Romancing the Process

There’s a slight incline in the driveway to my complex and the burn feels good. It comes at mile 1.98 on my two-mile walk, just before I let my body slip into its natural walking pace, and I am routinely surprised at how I welcome that last hint of pain in my hips, thighs, and glutes. I previously reserved that particular pain tolerance for…other activities.

About a year ago, when I decided (for good) that I had to live a more active lifestyle, this two-mile walk became my workout of choice. I could have chosen something shorter, more high impact, with expedient results. But my loathing of athletic activities goes back to years of being the slowest, clumsiest, always-picked-last kid in gym class and I would not stick with any routine that brought back the visceral shame and embarrassment of those days. Say what you will about needing to get over one’s childhood, but this body of mine holds memories. I don’t remember; I relive. The building block of getting my physical self in order had to be something I could mindlessly slide into and wouldn’t feel too severely the following day.

Two miles. Roughly thirty minutes. At least six times a week.

I knew I was hooked the first time I stepped outside on a clear, cold December morning and felt revived by the crisp air filling my lungs right after mile one. A woman who never spent more than the two minutes it takes to walk from door to car to door marveled at snow-piled suburban neighborhoods while steadily pumping her legs forward in thermal leggings and 30-degree weather. The first day back on the pavement after assuming I’d spend winter building a yoga practice was a revelation.

The miles felt amazing. Like the caress of a lover I hadn’t seen in far too long.

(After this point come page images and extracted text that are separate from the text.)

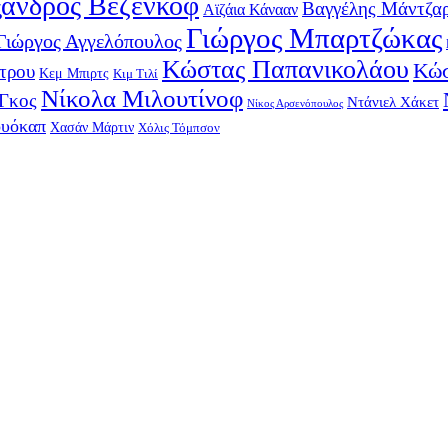
ανδρος Βεζένκοφ
Βαγγέλης Μάντζα
Αϊζάια Κάνααν
Γιώργος Μπαρτζώκας
Γιώργος Αγγελόπουλος
Κώστας Παπανικολάου
Κώσ
τρου
Κεμ Μπιρτς
Κιμ Τιλί
Νίκολα Μιλουτίνοφ
-Γκος
Ντάνιελ Χάκετ
Νίκος Αρσενόπουλος
ουόκαπ
Χασάν Μάρτιν
Χόλις Τόμπσον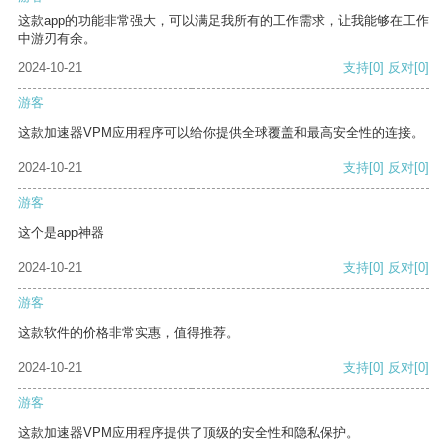
这款app的功能非常强大，可以满足我所有的工作需求，让我能够在工作
中游刃有余。
2024-10-21
支持
[0]
反对
[0]
游客
这款加速器VPM应用程序可以给你提供全球覆盖和最高安全性的连接。
2024-10-21
支持
[0]
反对
[0]
游客
这个是app神器
2024-10-21
支持
[0]
反对
[0]
游客
这款软件的价格非常实惠，值得推荐。
2024-10-21
支持
[0]
反对
[0]
游客
这款加速器VPM应用程序提供了顶级的安全性和隐私保护。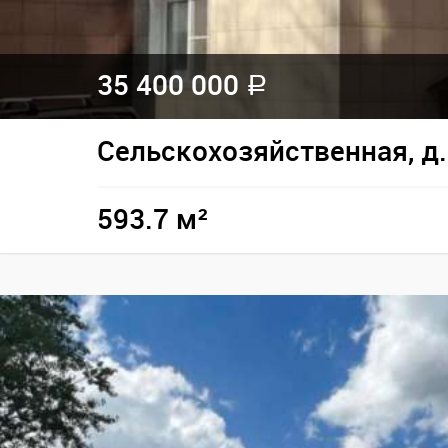
35 400 000
a
Сельскохозяйственная, д.
593.7 м²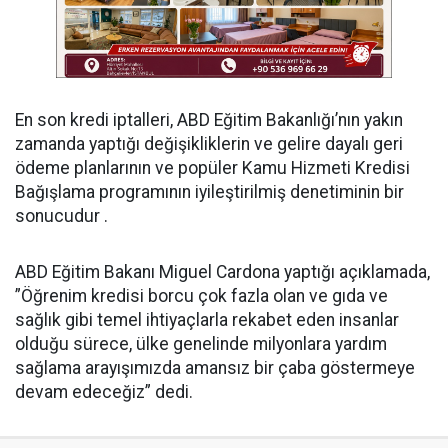
En son kredi iptalleri, ABD Eğitim Bakanlığı’nın yakın
zamanda yaptığı değişikliklerin ve gelire dayalı geri
ödeme planlarının ve popüler Kamu Hizmeti Kredisi
Bağışlama programının iyileştirilmiş denetiminin bir
sonucudur .
ABD Eğitim Bakanı Miguel Cardona yaptığı açıklamada,
”Öğrenim kredisi borcu çok fazla olan ve gıda ve
sağlık gibi temel ihtiyaçlarla rekabet eden insanlar
olduğu sürece, ülke genelinde milyonlara yardım
sağlama arayışımızda amansız bir çaba göstermeye
devam edeceğiz” dedi.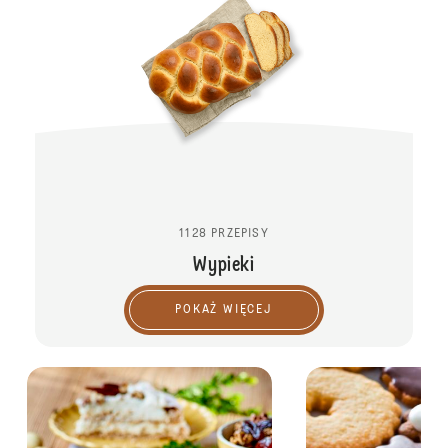
1128 PRZEPISY
Wypieki
POKAŻ WIĘCEJ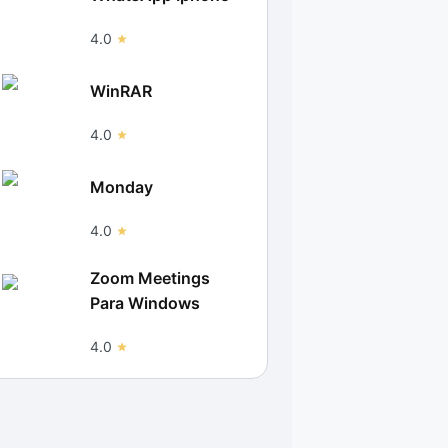
4.0
WinRAR
4.0
Monday
4.0
Zoom Meetings
Para Windows
4.0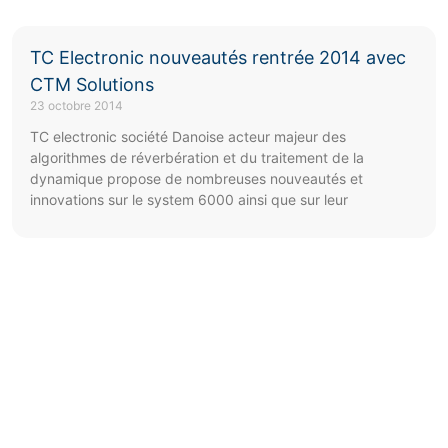
TC Electronic nouveautés rentrée 2014 avec
CTM Solutions
23 octobre 2014
TC electronic société Danoise acteur majeur des
algorithmes de réverbération et du traitement de la
dynamique propose de nombreuses nouveautés et
innovations sur le system 6000 ainsi que sur leur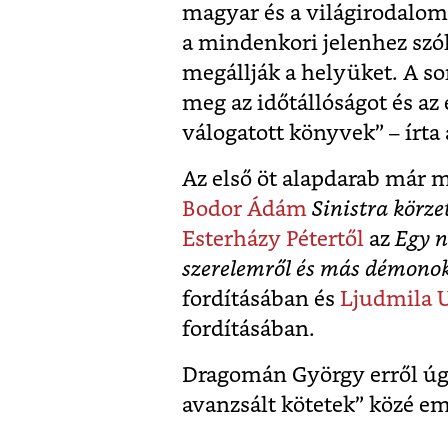
magyar és a világirodalom
a mindenkori jelenhez sz
megállják a helyüket. A so
meg az időtállóságot és az
válogatott könyvek” – írta 
Az első öt alapdarab már m
Bodor Ádám
Sinistra körze
Esterházy Pétertől
az
Egy 
szerelemről és más démonok
fordításában és
Ljudmila U
fordításában.
Dragomán György erről úgy
avanzsált kötetek” közé em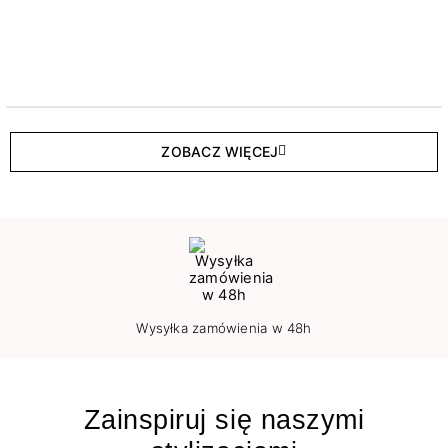
ZOBACZ WIĘCEJ
Wysyłka zamówienia w 48h
Zainspiruj się naszymi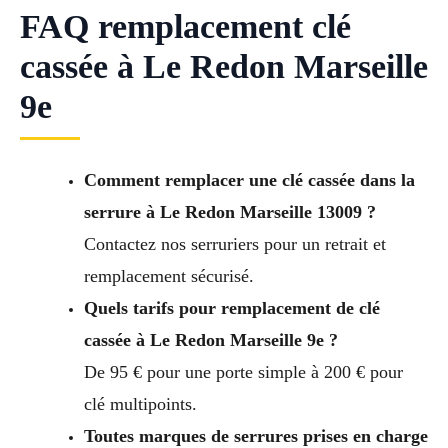
FAQ remplacement clé
cassée à Le Redon Marseille
9e
Comment remplacer une clé cassée dans la
serrure à Le Redon Marseille 13009 ?
Contactez nos serruriers pour un retrait et
remplacement sécurisé.
Quels tarifs pour remplacement de clé
cassée à Le Redon Marseille 9e ?
De 95 € pour une porte simple à 200 € pour
clé multipoints.
Toutes marques de serrures prises en charge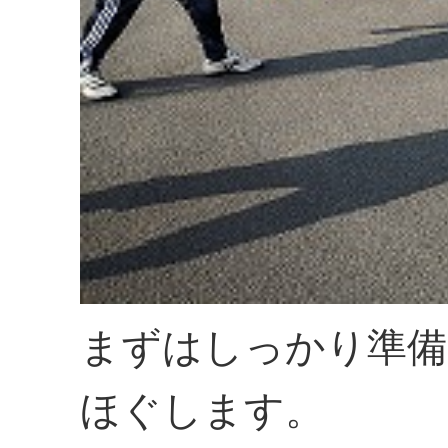
まずはしっかり準備
ほぐします。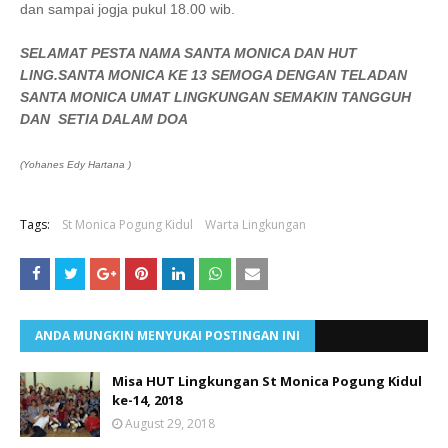
dan sampai jogja pukul 18.00 wib.
SELAMAT PESTA NAMA SANTA MONICA DAN HUT
LING.SANTA MONICA KE 13 SEMOGA DENGAN TELADAN
SANTA MONICA UMAT LINGKUNGAN SEMAKIN TANGGUH
DAN SETIA DALAM DOA
(Yohanes Edy Hartana )
Tags:
St Monica Pogung Kidul
Warta Lingkungan
ANDA MUNGKIN MENYUKAI POSTINGAN INI
Misa HUT Lingkungan St Monica Pogung Kidul
ke-14, 2018
August 29, 2018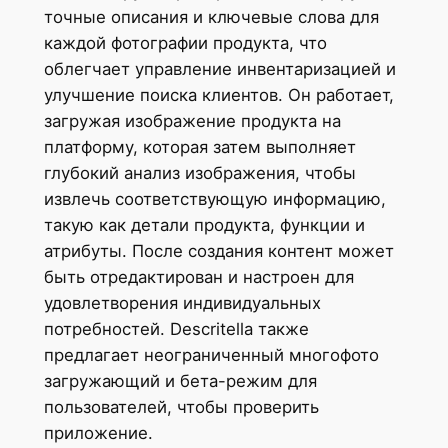
точные описания и ключевые слова для
каждой фотографии продукта, что
облегчает управление инвентаризацией и
улучшение поиска клиентов. Он работает,
загружая изображение продукта на
платформу, которая затем выполняет
глубокий анализ изображения, чтобы
извлечь соответствующую информацию,
такую ​​как детали продукта, функции и
атрибуты. После создания контент может
быть отредактирован и настроен для
удовлетворения индивидуальных
потребностей. Descritella также
предлагает неограниченный многофото
загружающий и бета-режим для
пользователей, чтобы проверить
приложение.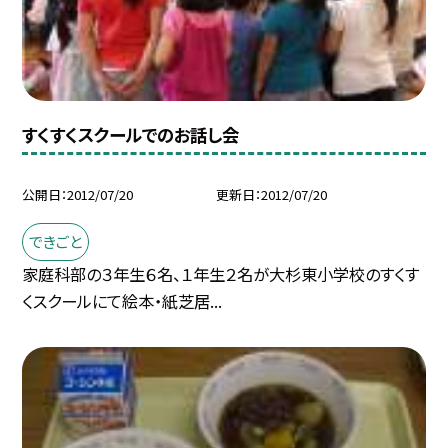
すくすくスクールでのお話し会
公開日
2012/07/20
更新日
2012/07/20
できごと
家庭科部の３年生６名、１年生２名が大杉東小学校のすくす
くスクールにて絵本・紙芝居...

Since those tentative first steps last summer, I have added new elements to my routine. First, sit-ups. Ten during my post-walk yoga. At present date, I can do fifteen before my core starts yelling at me which means soon, I’ll work toward eighteen.

Wall push-ups. I do twenty post-walk, and start feeling those in my arms and shoulders somewhere between fourteen and sixteen.

And lately, five-pound weights. Twice a week, two simple sets of ten. Just to make sure my upper body isn’t left out of all the fun my legs have on my near-daily walks. Reps seven through ten are a journey, but we cross the finish line.

It turns out, I know myself pretty well. The slow, steady development of a good habit turns me on.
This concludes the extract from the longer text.